Francisco De La Vega, Ph.D.
Distinguished Scientific Fellow and VP of SOLiD Applications and Bioinformatics
Applied Biosystems
"Next-Generation whole genome sequencing of a single human recapitulates population signatures of natural selection."
WHEN: TUESDAY, September 23, 2008, 4:00PM
Abstract:
We obtained the genome sequence of an African
Yoruba individual studied in the HapMap by sequencing fragment and
mate-pair libraries of various sizes with the Applied Biosystems SOLiD™
System. We detected over 3.4 million SNPs; 81.4% are present in dbSNP
and the remaining 18.6% can be considered personal or novel rare SNPs.

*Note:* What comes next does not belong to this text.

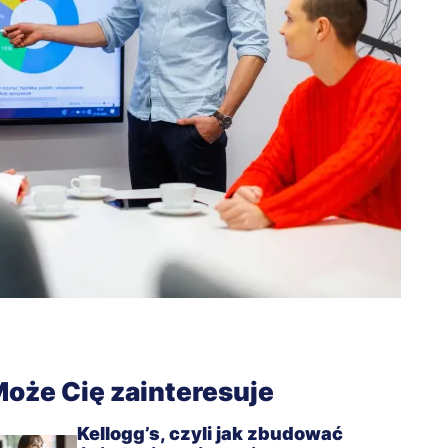
oże Cię zainteresuje
Kellogg’s, czyli jak zbudować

SNPs are under-represented in exons (1.98%) compared to
introns/intergenic regions. Of the coding SNPs, 54.2% are silent, 45.2%
are missense, and 0.6% are nonsense. We categorize the functions of
genes using the Panther ontology, and we annotate the damaging potential
of non-synonymous SNPs (nsSNPs) using predictions from PolyPhen. 20.5%
of nsSNPs in this sample are predicted to be damaging (compared to 33.2%
in the current PolyPhen database). There are fewer homozygous damaging
SNPs than heterozygous damaging SNPs, as one would expect given that
many damaging SNPs will be recessive and will be expressed and selected
against only in the homozygous state. We identified 49 SNP alleles
previously associated with human disease (OMIN database), very few in
homozygous state and none of highly penetrant nature. Approximately
137,000 small indels in the size range of ≤10bp were indentified and
found significantly underrepresented in exons. Detailed exon analysis
revealed that indels in exons are greatly overrepresented in the first
and last exon, which contains the 3’ UTR region and the 5’ UTR region,
respectively. The analysis of the distance and orientation of the paired
end reads allowed the identification of over 27,000 putative insertions
and deletions ranging from 50bp to several hundred Kb. The type of
variation in the later size range has not been effectively detected in
previously published personal genome sequences. About 254 genes are
likely disrupted by the presence of such structural variants, 28 of
which have been previously implicated in disease. We also predict 50
inversions and 9 putative gene fusions resulting from deletions,
involving 7 disease genes. Our results suggest that much more genetic
variation remains to be uncovered in human populations, in particular
structural, which must be considered to obtain a complete picture of
functional variation in a personal genome sequence. As the throughput of
sequencing increases, and the cost of sequencing complete human genomes
breaks the $10,000 barrier, studies to sequence thousands of human and
cancer genomes are becoming feasible.
About the speaker:
Francisco De La Vega is Distinguished Scientific Fellow in Genetics and Vice President, Applications and Bioinformatics, at Applied Biosystems in Foster City, California. He earned his Doctor of Science degree in Genetics and Molecular Biology at CINVESTAV (Mexico City), studying the genetic regulation of protein biosynthesis in the bacteria Escherichia coli, initially at the lab bench and later shifting to the computational analysis. In 1990 he was appointed assistant professor at CINVESTAV, where he was the head of the Bioinformatics research and service unit. He then joined Applied Biosystems in 1997 to lead the bioinformatics efforts of the probe design pipelines for the 1700 Human array, the TaqMan® genomic assays, and the SNPlex™ Genotyping System, and later created the SNPbrowser™ Software, a tool to select SNPs for genetic studies. He also led the design and analysis of a pioneering project that genotyped over 200,000 SNPs in human populations to develop validated genotyping assays and survey the patterns of genetic variation. Currently he is working in the analysis of genetic variation with the SOLiD™ System. Francisco leads the collaboration of Applied Biosystems with the 1000 Genomes Project Consortium, and recently received the 2008 Bio-IT World Best Practices Award in Basic Research.